The task: Read the entries below and pull out each line with the string "правила".

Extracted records
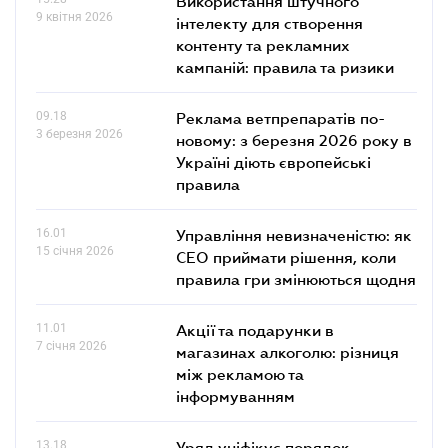
Використання штучного
9 квітня 2026
інтелекту для створення
контенту та рекламних
кампаній: правила та ризики
09.18
Реклама ветпрепаратів по-
3 березня 2026
новому: з березня 2026 року в
Україні діють європейські
правила
16.01
Управління невизначеністю: як
15 січня 2026
СЕО приймати рішення, коли
правила гри змінюються щодня
11.01
Акції та подарунки в
7 січня 2026
магазинах алкоголю: різниця
між рекламою та
інформуванням
13.18
Уряд уніфікує порядок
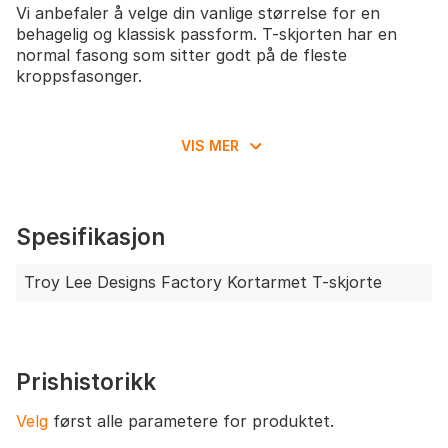
Vi anbefaler å velge din vanlige størrelse for en
behagelig og klassisk passform. T-skjorten har en
normal fasong som sitter godt på de fleste
kroppsfasonger.
VIS MER
Spesifikasjon
Troy Lee Designs Factory Kortarmet T-skjorte
Prishistorikk
Velg
først alle parametere for produktet.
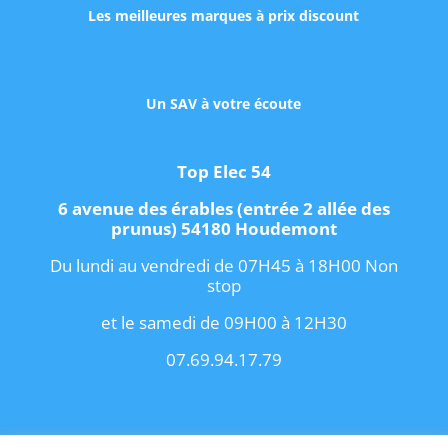
Les meilleures marques à prix discount
Un SAV à votre écoute
Top Elec 54
6 avenue des érables (entrée 2 allée des
prunus) 54180 Houdemont
Du lundi au vendredi de 07H45 à 18H00 Non
stop
et le samedi de 09H00 à 12H30
07.69.94.17.79
Copyright 2021 I
Conditions Générales de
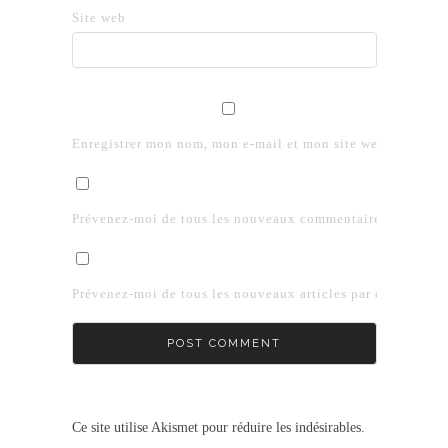
Site web
Enregistrer mon nom, mon e-mail et mon site web dans le 
Prévenez-moi de tous les nouveaux commentaires par e-mai
Prévenez-moi de tous les nouveaux articles par e-mail.
Ce site utilise Akismet pour réduire les indésirables.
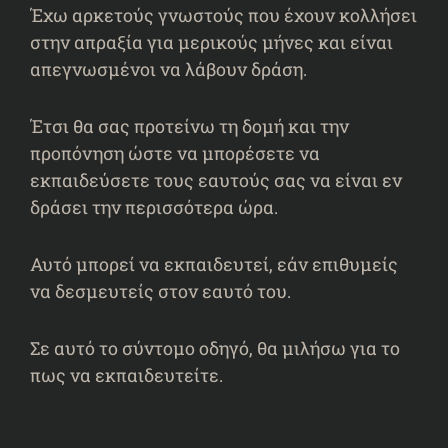
Έχω αρκετούς γνωστούς που έχουν κολλήσει
στην απραξία για μερικούς μήνες και είναι
απεγνωσμένοι να λάβουν δράση.
Έτσι θα σας προτείνω τη δομή και την
προπόνηση ώστε να μπορέσετε να
εκπαιδεύσετε τους εαυτούς σας να είναι εν
δράσει την περισσότερα ώρα.
Αυτό μπορεί να εκπαιδευτεί, εάν επιθυμείς
να δεσμευτείς στον εαυτό του.
Σε αυτό το σύντομο οδηγό, θα μιλήσω για το
πως να εκπαιδευτείτε.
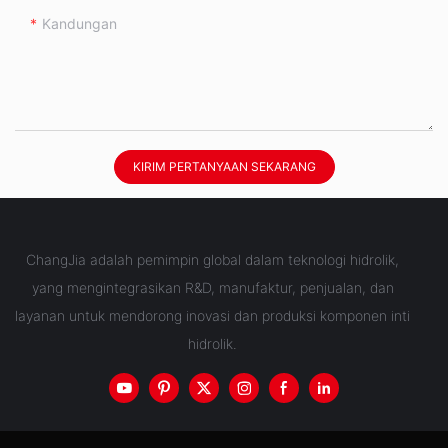
Kandungan
KIRIM PERTANYAAN SEKARANG
ChangJia adalah pemimpin global dalam teknologi hidrolik,
yang mengintegrasikan R&D, manufaktur, penjualan, dan
layanan untuk mendorong inovasi dan produksi komponen inti
hidrolik.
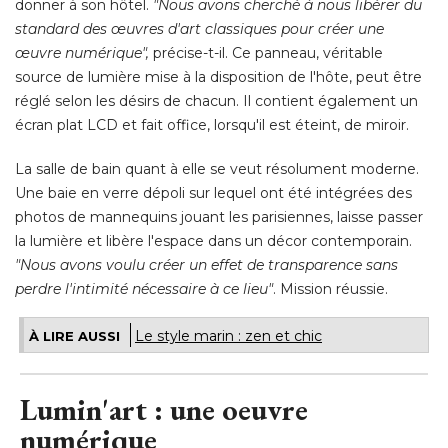
donner à son hôtel. 
"Nous avons cherché à nous libérer du 
standard des œuvres d'art classiques pour créer une
œuvre numérique", 
précise-t-il. Ce panneau, véritable
source de lumière mise à la disposition de l'hôte, peut être
réglé selon les désirs de chacun. Il contient également un
écran plat LCD et fait office, lorsqu'il est éteint, de miroir. 
La salle de bain quant à elle se veut résolument moderne. 
Une baie en verre dépoli sur lequel ont été intégrées des
photos de mannequins jouant les parisiennes, laisse passer
la lumière et libère l'espace dans un décor contemporain. 
"Nous avons voulu créer un effet de transparence sans 
perdre l'intimité nécessaire à ce lieu"
. Mission réussie.
Le style marin : zen et chic
À LIRE AUSSI
Lumin'art : une oeuvre
numérique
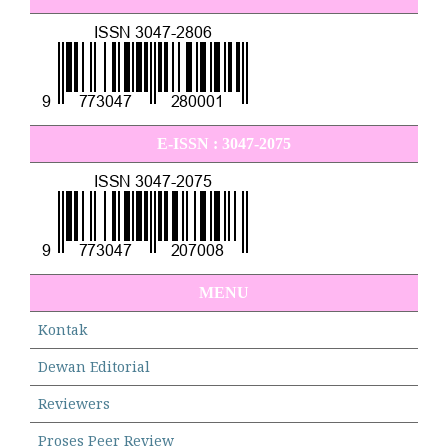
E-ISSN : 3047-2075
MENU
Kontak
Dewan Editorial
Reviewers
Proses Peer Review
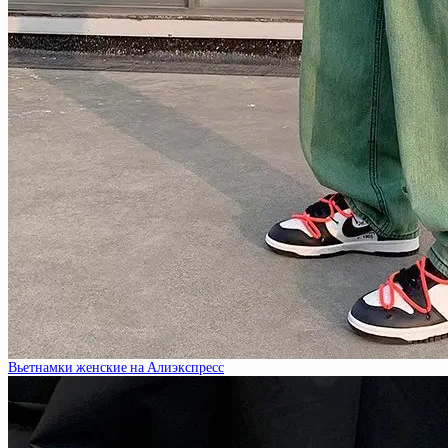
Вьетнамки женские на Алиэкспресс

Written answer:
кампаній: правила та ризики
правила
правила гри змінюються щодня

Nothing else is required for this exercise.